■ **Your objective**:
The entries that follow include a run beginning at the line with "Kioo Limited es" and ending at the line with "TAGUNGSHOTEL"; restate that run word for word and leave the rest out.

■ **Task input**:
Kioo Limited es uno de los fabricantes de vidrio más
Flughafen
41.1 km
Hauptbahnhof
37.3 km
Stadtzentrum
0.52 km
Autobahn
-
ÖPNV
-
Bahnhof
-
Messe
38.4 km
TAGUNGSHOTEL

==

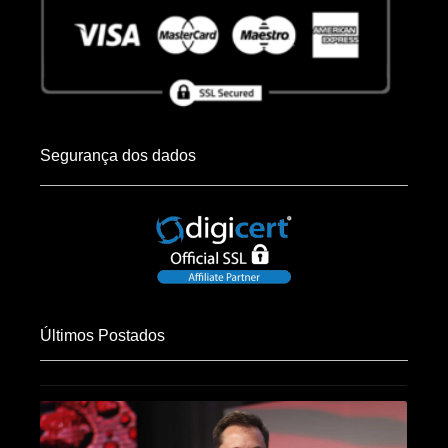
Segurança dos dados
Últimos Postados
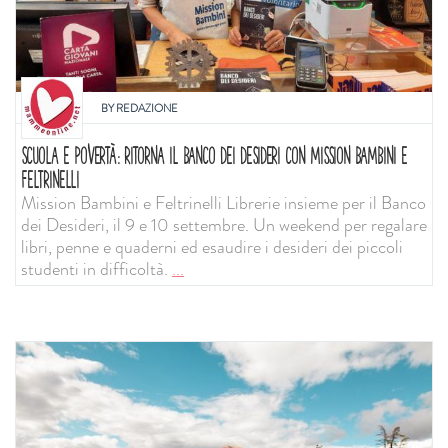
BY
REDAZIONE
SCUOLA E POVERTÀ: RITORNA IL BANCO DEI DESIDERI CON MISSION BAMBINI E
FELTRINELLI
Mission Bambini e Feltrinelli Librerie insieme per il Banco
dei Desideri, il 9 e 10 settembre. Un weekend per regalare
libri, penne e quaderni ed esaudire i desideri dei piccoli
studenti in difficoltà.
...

■ **Solved exercise**:
Kioo Limited es uno de los fabricantes de vidrio más
Flughafen
41.1 km
Hauptbahnhof
37.3 km
Stadtzentrum
0.52 km
Autobahn
-
ÖPNV
-
Bahnhof
-
Messe
38.4 km
TAGUNGSHOTEL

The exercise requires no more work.